[Intel-gfx] [PATCH 7/7] drm/i915/gem: Acquire all vma/objects under reservation_ww_class

Tue Jun 23 15:09:08 UTC 2020

On 6/23/20 4:01 PM, Chris Wilson wrote:
> Quoting Thomas Hellström (Intel) (2020-06-23 13:57:06)
>> On 6/23/20 1:22 PM, Thomas Hellström (Intel) wrote:
>>> Hi, Chris,
>>>
>>> On 6/22/20 11:59 AM, Chris Wilson wrote:
>>>> In order to actually handle eviction and what not, we need to process
>>>> all the objects together under a common lock, reservation_ww_class.

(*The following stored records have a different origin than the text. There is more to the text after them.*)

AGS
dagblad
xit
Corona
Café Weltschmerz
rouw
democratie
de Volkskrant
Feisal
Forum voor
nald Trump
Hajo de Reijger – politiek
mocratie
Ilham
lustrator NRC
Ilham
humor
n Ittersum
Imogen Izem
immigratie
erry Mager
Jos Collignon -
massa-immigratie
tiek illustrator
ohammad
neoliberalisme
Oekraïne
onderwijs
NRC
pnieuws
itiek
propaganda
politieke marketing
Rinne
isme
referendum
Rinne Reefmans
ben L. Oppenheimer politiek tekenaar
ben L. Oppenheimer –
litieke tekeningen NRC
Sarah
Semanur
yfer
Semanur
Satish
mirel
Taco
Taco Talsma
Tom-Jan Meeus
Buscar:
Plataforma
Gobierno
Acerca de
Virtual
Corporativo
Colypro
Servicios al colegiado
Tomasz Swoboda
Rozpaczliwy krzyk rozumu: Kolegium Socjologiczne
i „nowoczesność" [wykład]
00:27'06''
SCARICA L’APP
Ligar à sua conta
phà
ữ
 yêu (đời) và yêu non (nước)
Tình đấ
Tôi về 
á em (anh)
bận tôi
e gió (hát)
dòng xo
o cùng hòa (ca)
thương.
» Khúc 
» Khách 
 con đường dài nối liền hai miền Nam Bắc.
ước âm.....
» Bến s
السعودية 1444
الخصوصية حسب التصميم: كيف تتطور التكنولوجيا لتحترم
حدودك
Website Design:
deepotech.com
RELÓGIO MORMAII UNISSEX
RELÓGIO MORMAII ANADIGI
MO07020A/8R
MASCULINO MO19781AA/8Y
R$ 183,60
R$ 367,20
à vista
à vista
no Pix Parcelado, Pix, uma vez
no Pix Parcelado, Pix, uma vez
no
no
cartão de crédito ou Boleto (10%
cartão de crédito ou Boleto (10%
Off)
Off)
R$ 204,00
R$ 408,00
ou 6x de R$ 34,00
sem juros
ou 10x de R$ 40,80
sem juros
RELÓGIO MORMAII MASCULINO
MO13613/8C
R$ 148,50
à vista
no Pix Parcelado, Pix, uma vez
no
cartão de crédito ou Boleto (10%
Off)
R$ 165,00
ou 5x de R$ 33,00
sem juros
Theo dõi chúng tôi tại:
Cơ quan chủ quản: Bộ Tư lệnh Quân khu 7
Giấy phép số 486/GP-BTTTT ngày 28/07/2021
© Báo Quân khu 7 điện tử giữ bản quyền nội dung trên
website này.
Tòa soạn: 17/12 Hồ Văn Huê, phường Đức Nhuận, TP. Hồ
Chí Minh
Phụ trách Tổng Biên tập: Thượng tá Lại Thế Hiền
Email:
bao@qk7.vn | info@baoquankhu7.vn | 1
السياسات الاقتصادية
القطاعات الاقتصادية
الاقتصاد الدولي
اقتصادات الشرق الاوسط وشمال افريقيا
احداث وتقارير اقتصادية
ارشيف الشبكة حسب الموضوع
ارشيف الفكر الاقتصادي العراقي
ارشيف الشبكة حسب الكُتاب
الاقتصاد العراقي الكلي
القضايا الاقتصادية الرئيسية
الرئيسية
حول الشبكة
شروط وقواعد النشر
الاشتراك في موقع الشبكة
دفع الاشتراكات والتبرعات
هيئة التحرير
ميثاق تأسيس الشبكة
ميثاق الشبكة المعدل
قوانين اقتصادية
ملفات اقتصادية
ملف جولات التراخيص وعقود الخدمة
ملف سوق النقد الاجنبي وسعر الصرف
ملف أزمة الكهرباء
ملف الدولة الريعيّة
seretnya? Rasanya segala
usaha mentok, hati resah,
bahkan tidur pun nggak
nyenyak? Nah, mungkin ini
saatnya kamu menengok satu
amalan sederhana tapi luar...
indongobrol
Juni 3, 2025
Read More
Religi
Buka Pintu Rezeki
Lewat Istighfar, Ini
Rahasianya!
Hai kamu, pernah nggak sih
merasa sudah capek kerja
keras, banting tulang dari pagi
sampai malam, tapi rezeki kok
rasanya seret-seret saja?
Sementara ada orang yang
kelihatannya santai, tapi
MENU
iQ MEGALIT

As
>>>> such, do a memory reservation pass after looking up the object/vma,
>>>> which then feeds into the rest of execbuf [relocation, cmdparsing,
>>>> flushing and ofc execution].
>>>>
>>>> Signed-off-by: Chris Wilson <chris at chris-wilson.co.uk>
>>>> ---
>>>>    .../gpu/drm/i915/gem/i915_gem_execbuffer.c    | 91 ++++++++++++++-----
>>>>    1 file changed, 70 insertions(+), 21 deletions(-)
>>>>
>>>> diff --git a/drivers/gpu/drm/i915/gem/i915_gem_execbuffer.c
>>>> b/drivers/gpu/drm/i915/gem/i915_gem_execbuffer.c
>>>> index 46fcbdf8161c..8db2e013465f 100644
>>>> --- a/drivers/gpu/drm/i915/gem/i915_gem_execbuffer.c
>>>> +++ b/drivers/gpu/drm/i915/gem/i915_gem_execbuffer.c
>>>> @@ -53,10 +53,9 @@ struct eb_vma_array {
>>>>      #define __EXEC_OBJECT_HAS_PIN        BIT(31)
>>>>    #define __EXEC_OBJECT_HAS_FENCE        BIT(30)
>>>> -#define __EXEC_OBJECT_HAS_PAGES        BIT(29)
>>>> -#define __EXEC_OBJECT_NEEDS_MAP        BIT(28)
>>>> -#define __EXEC_OBJECT_NEEDS_BIAS    BIT(27)
>>>> -#define __EXEC_OBJECT_INTERNAL_FLAGS    (~0u << 27) /* all of the
>>>> above */
>>>> +#define __EXEC_OBJECT_NEEDS_MAP        BIT(29)
>>>> +#define __EXEC_OBJECT_NEEDS_BIAS    BIT(28)
>>>> +#define __EXEC_OBJECT_INTERNAL_FLAGS    (~0u << 28) /* all of the
>>>> above */
>>>>      #define __EXEC_HAS_RELOC    BIT(31)
>>>>    #define __EXEC_INTERNAL_FLAGS    (~0u << 31)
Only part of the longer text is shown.